# What to produce
Copy only those lines which run from the line containing "The image size" to the end of the entries below, both inclusive, exactly as written and with no pictures.

[Stored data entries]
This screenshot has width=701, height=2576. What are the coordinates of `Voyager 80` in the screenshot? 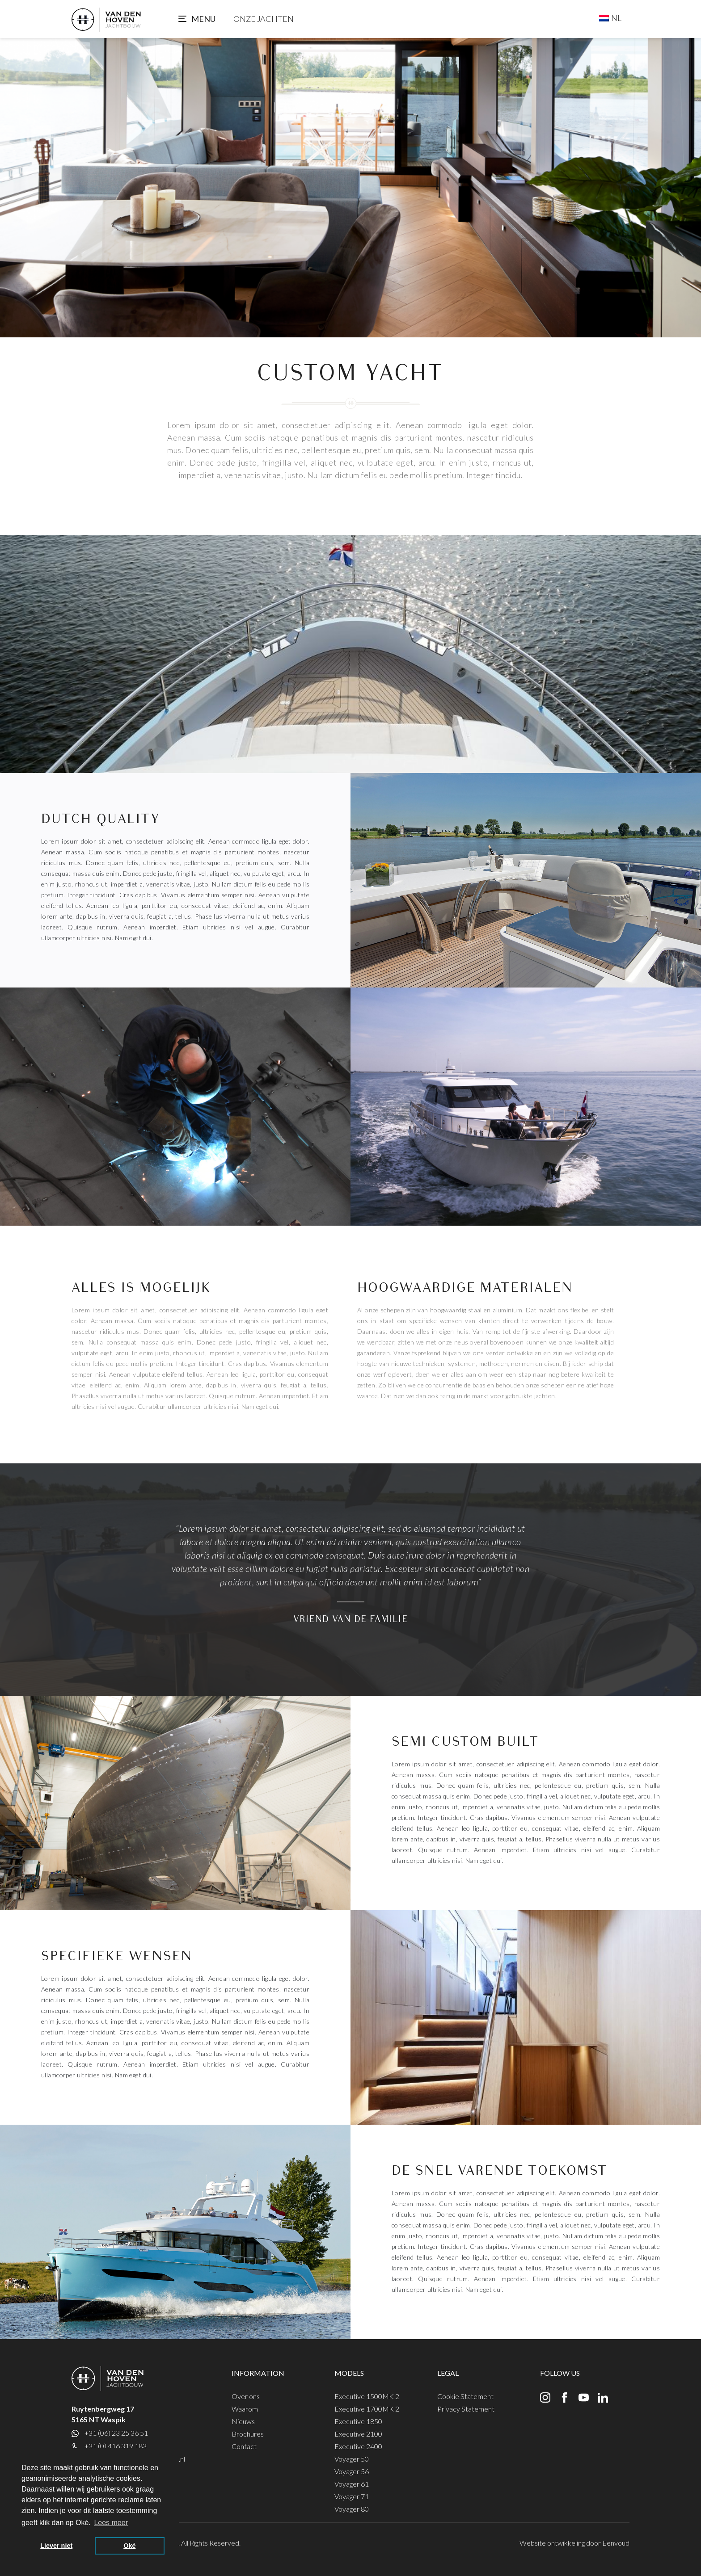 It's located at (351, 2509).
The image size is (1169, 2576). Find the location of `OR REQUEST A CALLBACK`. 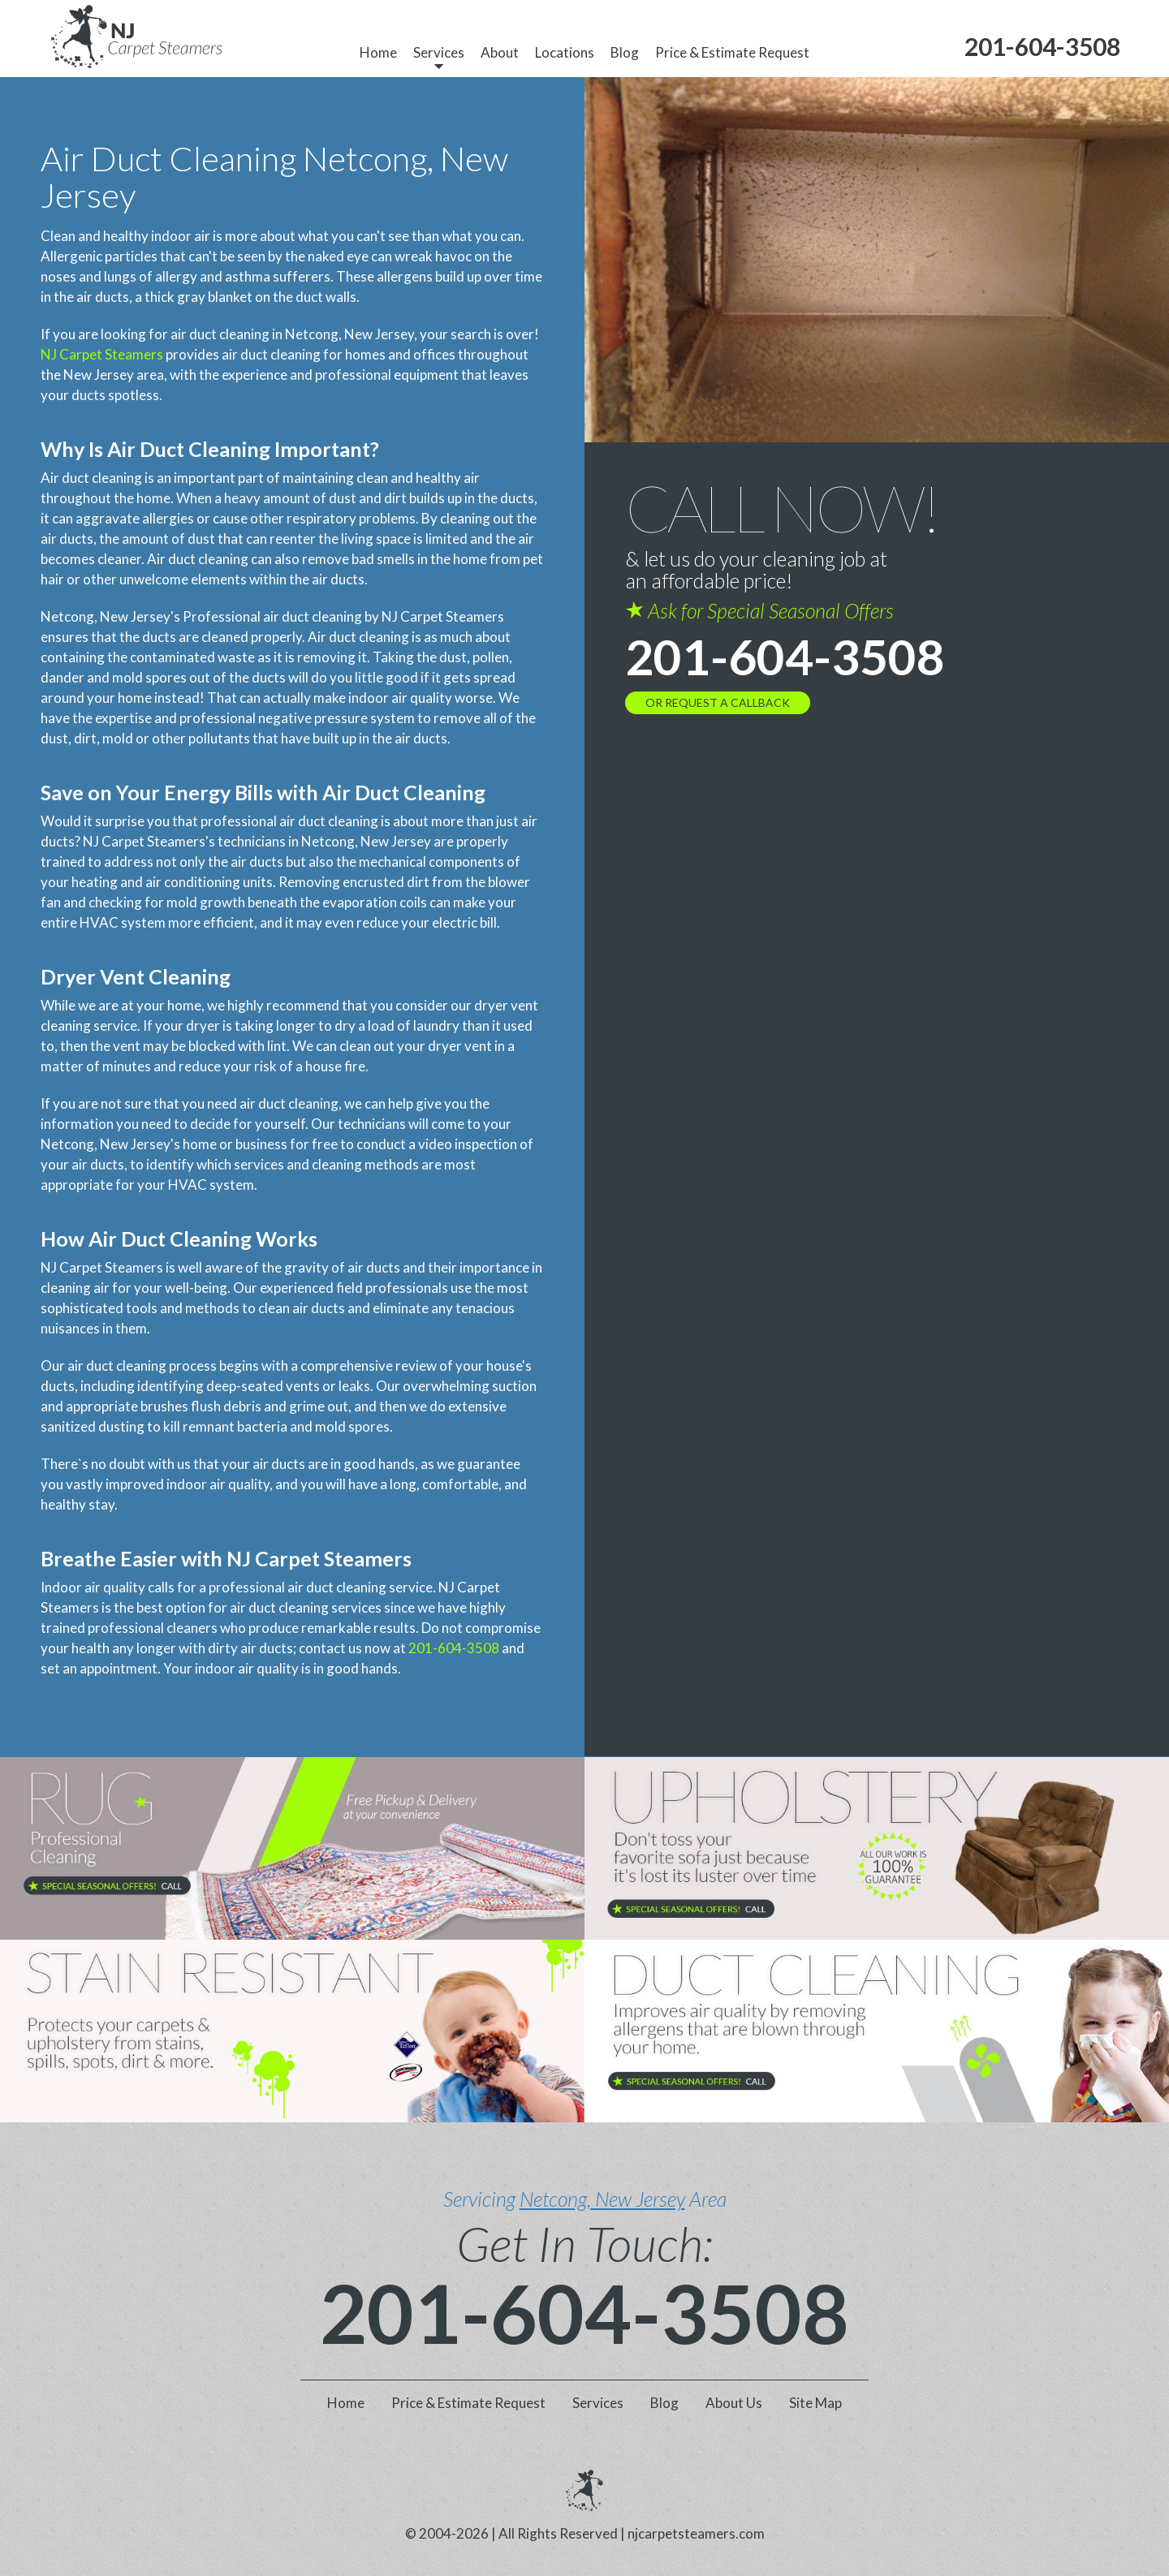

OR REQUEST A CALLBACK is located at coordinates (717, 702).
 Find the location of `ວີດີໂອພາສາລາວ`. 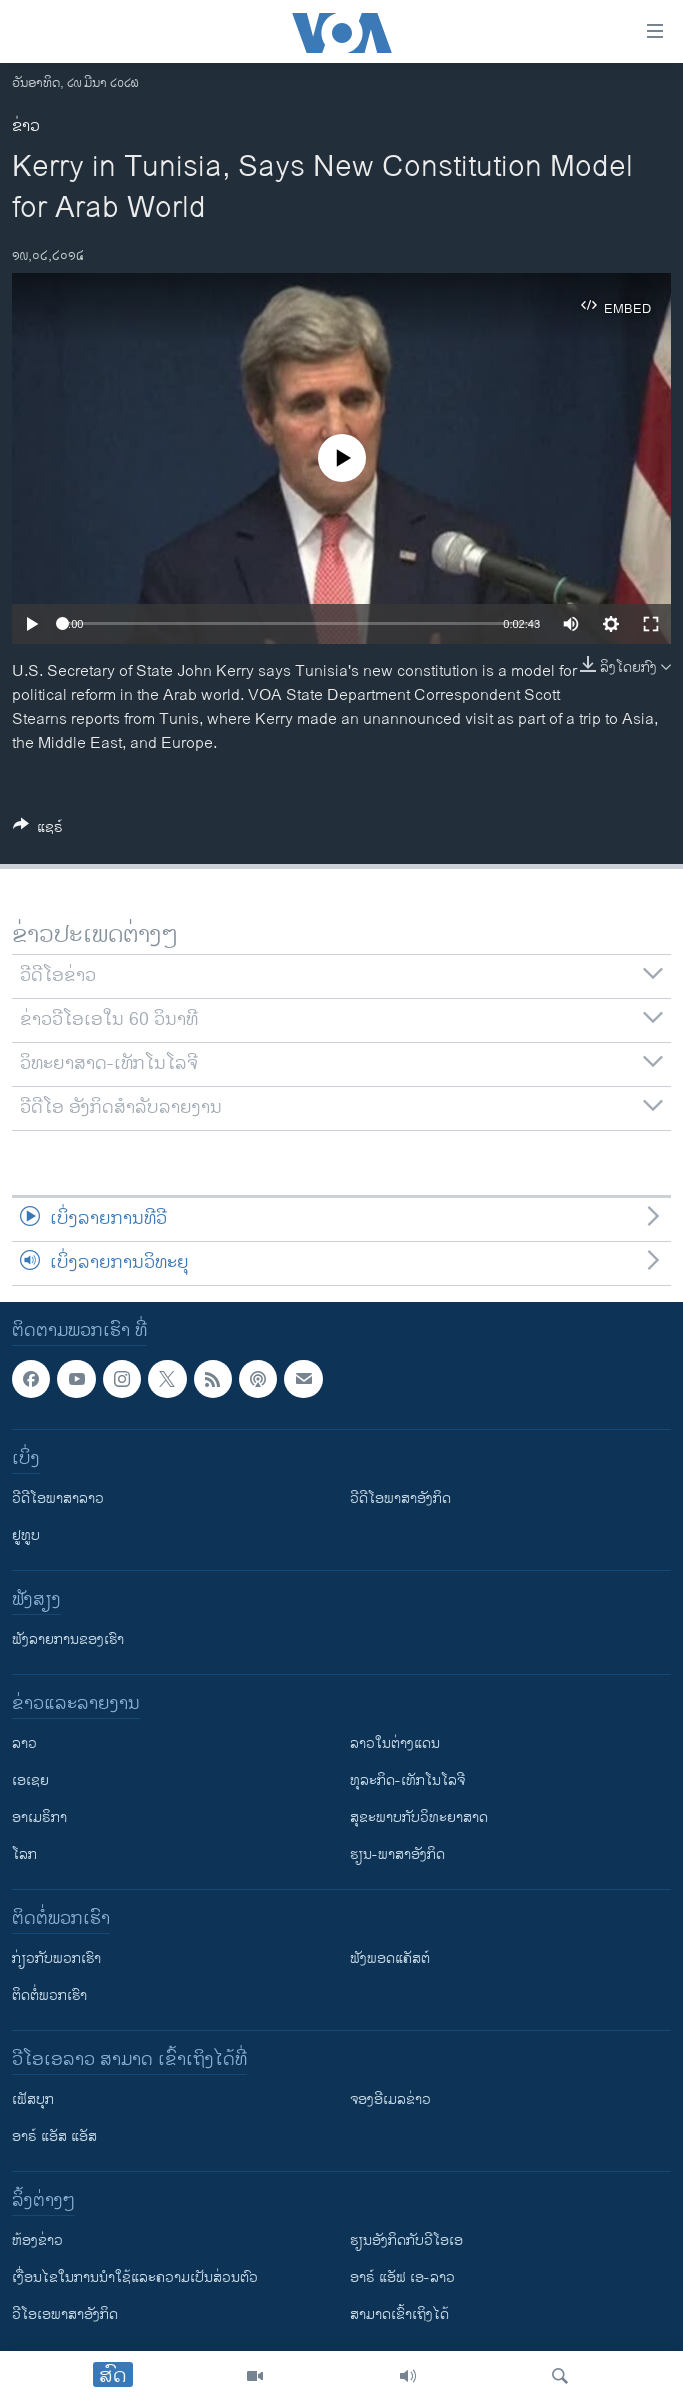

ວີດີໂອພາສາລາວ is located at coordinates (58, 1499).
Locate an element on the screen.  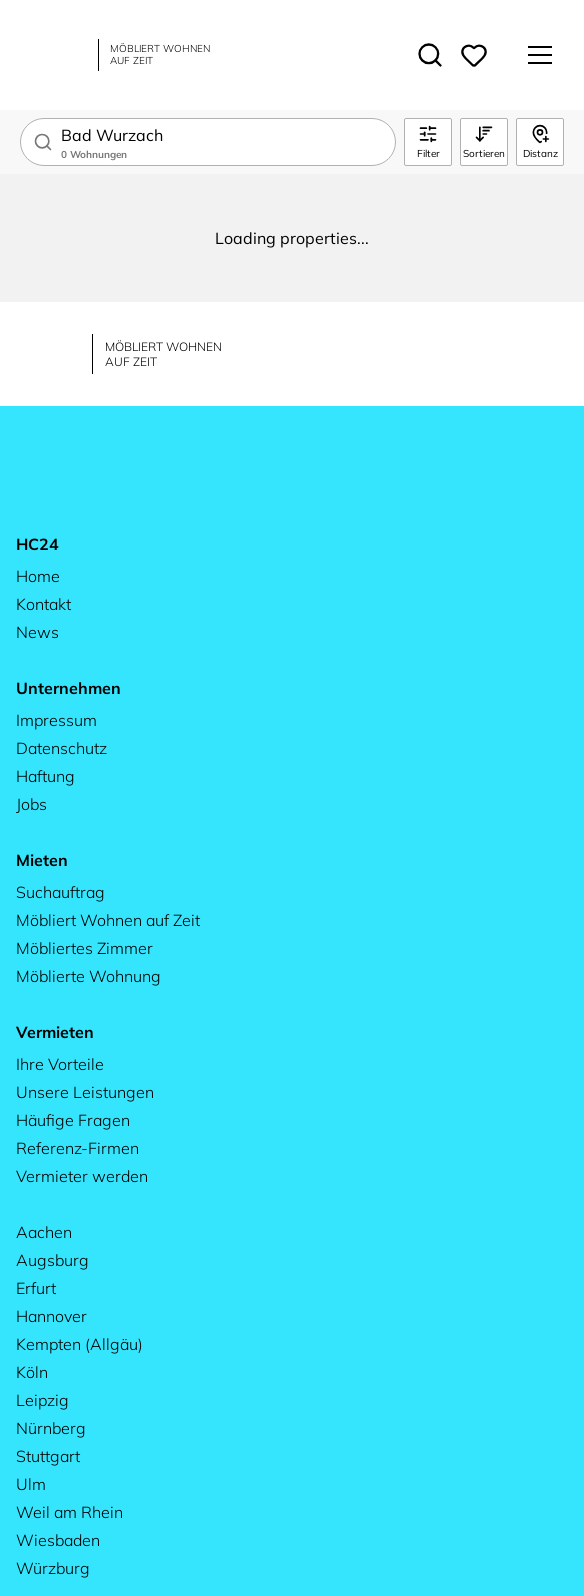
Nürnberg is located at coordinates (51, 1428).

# Task result
The image size is (1169, 2576). Find the location of `OR REQUEST A CALLBACK`. 

OR REQUEST A CALLBACK is located at coordinates (717, 702).
 Find the location of `ວີດີໂອພາສາລາວ`. 

ວີດີໂອພາສາລາວ is located at coordinates (58, 1499).
Locate an element on the screen.  
Nürnberg is located at coordinates (51, 1428).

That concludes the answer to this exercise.